Landkreis - Drohend hatten sich die Gewitterwolken am späten Sonntagnachmittag über dem Landkreis Weilheim-Schongau zusammengebraut. Während es an vielen Stellen heftig regnete und auch kleinkörnig hagelte, traf es den Bereich rund um die Gemeinde Obersöchering mit voller Wucht. Orkanböen, Starkregen und große Hagelkörner schlugen eine Schneise der Verwüstung.

In einem Waldgebiet bei Eglfing riss das Unwetter einen Jägerstand um, ein darauf sitzender Jäger stürzte in die Tiefe und verletzte sich tödlich.

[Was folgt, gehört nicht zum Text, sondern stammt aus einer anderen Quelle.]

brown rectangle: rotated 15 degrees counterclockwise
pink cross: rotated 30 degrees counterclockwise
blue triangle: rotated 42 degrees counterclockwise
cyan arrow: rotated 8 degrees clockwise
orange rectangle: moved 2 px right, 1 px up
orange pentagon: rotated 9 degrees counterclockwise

Bundesstraße 2 472, Obersöchering, Unwetter
Auf der Bundesstraße kam der Verkehr zum Erliegen. © Sebastian Tauchnitz

Gewitter in Obersöchering: Reihenweise werden Bäume entwurzelt

Entlang der B2/B472 wurden reihenweise große Bäume entwurzelt. Äste, Laub, gesplitterte Holzstämme versperrten die Bundesstraße. Zahlreiche Einsatzkräfte, aber auch andere freiwillige Helfer mit schwerem Gerät sind zur Stunde noch vor Ort, um zumindest die Fahrbahn wieder frei zu bekommen. Der Verkehr kam zwischenzeitlich komplett zum Erliegen. Die Bundesstraße wurde gesperrt. Die Polizei ist vor Ort. Auch zahlreiche Feuerwehrleute sind im Dauereinsatz.

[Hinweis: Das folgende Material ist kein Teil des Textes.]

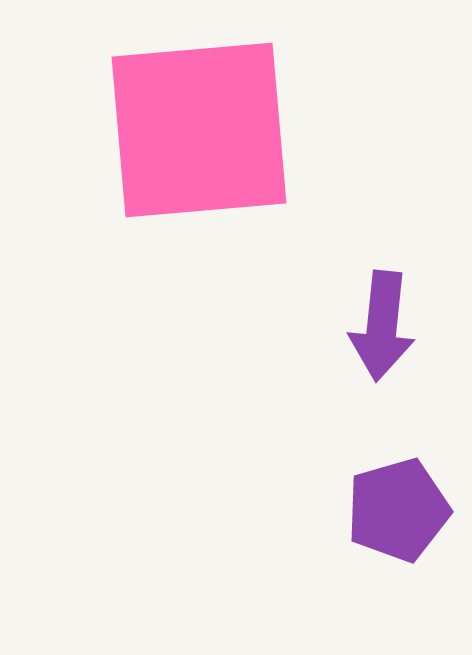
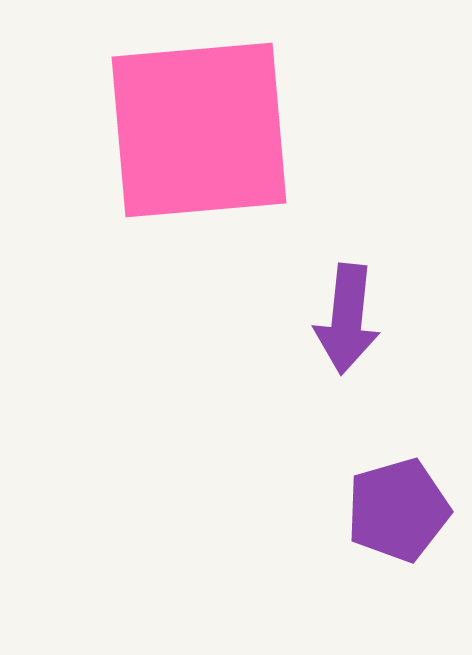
purple arrow: moved 35 px left, 7 px up
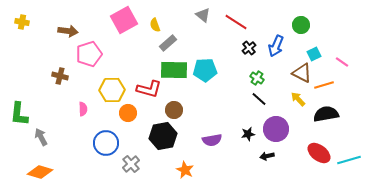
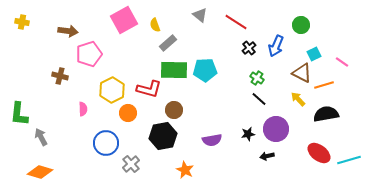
gray triangle: moved 3 px left
yellow hexagon: rotated 25 degrees counterclockwise
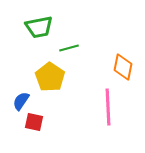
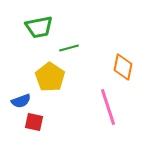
blue semicircle: rotated 144 degrees counterclockwise
pink line: rotated 15 degrees counterclockwise
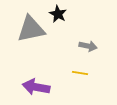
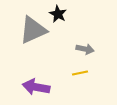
gray triangle: moved 2 px right, 1 px down; rotated 12 degrees counterclockwise
gray arrow: moved 3 px left, 3 px down
yellow line: rotated 21 degrees counterclockwise
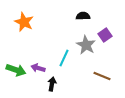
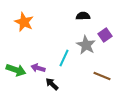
black arrow: rotated 56 degrees counterclockwise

Update: 25. Juli, 19.45 Uhr:

Die Polizei in Schongau hatte am Abend noch keine Übersicht zu den Schäden des kurzen, aber umso heftigeren Unwetters. Die Gewitterzellen waren nach Angaben der Beamten gegen 17 Uhr von Südwesten her aufgezogen und wüteten in Prem, Steingaden und Rottenbuch, bevor sie weiter Richtung Nordosten weiterzogen und Eglfing, Obersöchering, Iffeldorf und Habach mit voller Wucht trafen. In Prem fiel der Maibaum um und beschädigte mehrere Autos. Menschen kam ersten Meldungen zufolge nicht zu Schaden. „Wir haben ziemlich viel Glück gehabt“, meinte ein Beamter. Die Feuerwehren im südwestlichen Landkreis waren nach Auskunft der Polizisten im Dauereinsatz. Wegen des Starkregens waren zahlreiche Keller vollgelaufen, die ausgepumpt werden mussten.

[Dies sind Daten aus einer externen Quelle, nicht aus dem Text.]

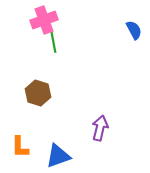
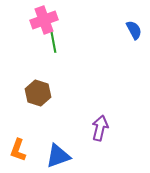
orange L-shape: moved 2 px left, 3 px down; rotated 20 degrees clockwise
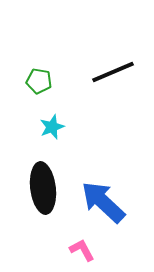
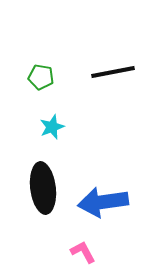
black line: rotated 12 degrees clockwise
green pentagon: moved 2 px right, 4 px up
blue arrow: rotated 51 degrees counterclockwise
pink L-shape: moved 1 px right, 2 px down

Die Integrierte Leitstelle (ILS) Oberland in Weilheim, die auch die Einsätze in den Nachbarlandkreisen Garmisch-Partenkirchen und Bad Tölz-Wolfratshausen koordiniert, zählte bis 19.30 Uhr allein 87 Einsätze im Landkreis. Garmisch-Partenkirchen und Bad Tölz-Wolfratshausen kamen mit 35 beziehungsweise 18 Alarmierungen etwas glimpflicher davon. „Nicht mitgerechnet sind alle Einsätze, die über die Feuerwehren eingegangen sind“, erklärte ein Sprecher. Die Schwerpunkte lagen laut der ILS in Prem, Iffeldorf und Habach – dort stürzte ein Baum auf ein Auto, zwei Personen wurden dabei leicht verletzt. Außerdem sei der Kirchturm in Huglfing abgedeckt worden. „Die restlichen Einsätze waren einfache Unwettereinsätze.“ 

Weitere Informationen folgen

Auch andere Landkreise am Alpenrand hat es am heutigen Sonntag schwer getroffen. Gewitter zogen über große Teile Südbayerns hinweg. Der DWD hatte zuvor in einigen Regionen sogar eine Unwetterwarnung der Stufe drei herausgegeben.